Renal blockade to angiotensin II in acute and chronic sodium-retaining states.

Acute thoracic inferior vena cava constriction results in alterations in renal hemodynamics which may explain the characteristic antinatriuretic response. Since adrenalvein-aldosterone secretion is increased within 30 minutes of acute caval constriction and elevated plasma-renin activity is found in the chronic caval dog, we sought to determine whether the renal hemodynamic alterations observed in acute caval constriction are due to the intrarenal action of angiotensin II. The renal response to acute caval constriction in dogs receiving unilateral renal arterial infusion of a specific competitive antagonist of angiotensin II, 1-sarcosine-8-alanine-agiotensin II, was studied.

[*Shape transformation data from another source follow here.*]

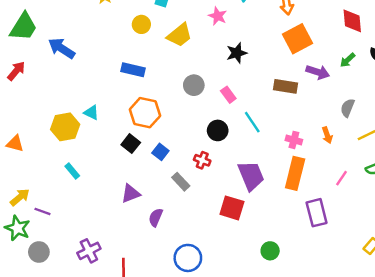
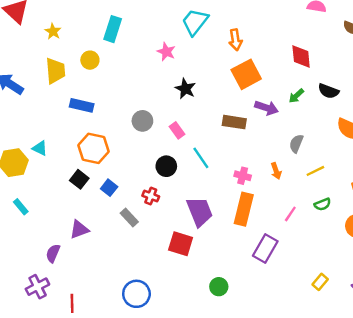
yellow trapezoid: (180, 35) -> (55, 71), moved, turned -56
black star: (237, 53) -> (185, 89), turned -30
purple rectangle: (317, 213) -> (265, 249), turned 44
purple semicircle: (156, 217) -> (53, 253), moved

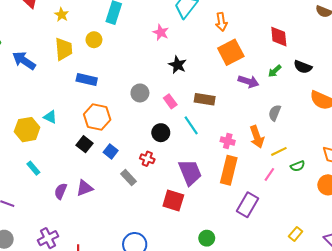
brown rectangle: (234, 122) -> (205, 99), moved
orange arrow: (276, 171) -> (257, 137), size x1.5
yellow line: (315, 171) -> (279, 151), moved
purple semicircle: (53, 253) -> (61, 191), moved

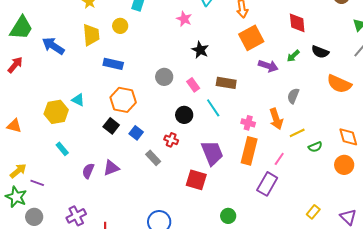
pink line: (269, 174) -> (279, 159), moved

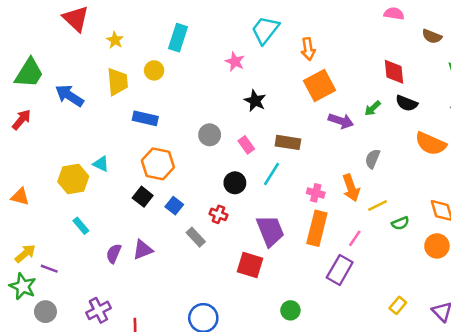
red diamond: (297, 23) -> (394, 72), moved
cyan line: (213, 108) -> (272, 174), turned 66

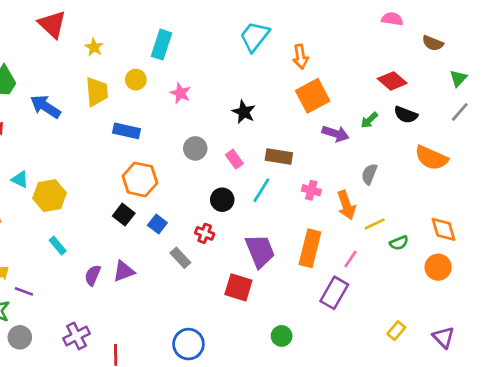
pink star: (235, 62) -> (180, 93), moved
red diamond: (394, 72) -> (392, 81), turned -44
cyan triangle: (101, 164) -> (20, 179), moved
pink cross: (316, 193) -> (311, 190), moved

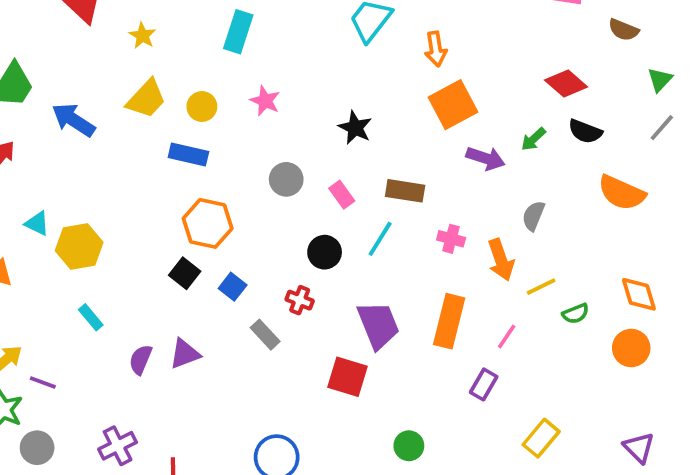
yellow circle: (136, 80) -> (202, 107), moved
yellow trapezoid: (97, 92) -> (146, 99), turned 48
purple rectangle: (334, 293) -> (484, 384), size x0.7
yellow rectangle: (396, 331) -> (541, 438), moved, size x1.4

Effective blockade did not alter the renal hemodynamic or antinatriuretic response to acute caval constriction. As a model of chronic sodium retention, dogs with chronic congestive heart failure produced by tricuspid insufficiency and pulmonary stenosis were similarly studied. Effective renal blockade to antiotensin II did not affect renal hemodynamics or urinary sodium excretion. The renal hemodynamic and antinatriuretic responses to acute caval constriction and chronic congestive heart failure are not dependent on the intrarenal action of angiotensin II.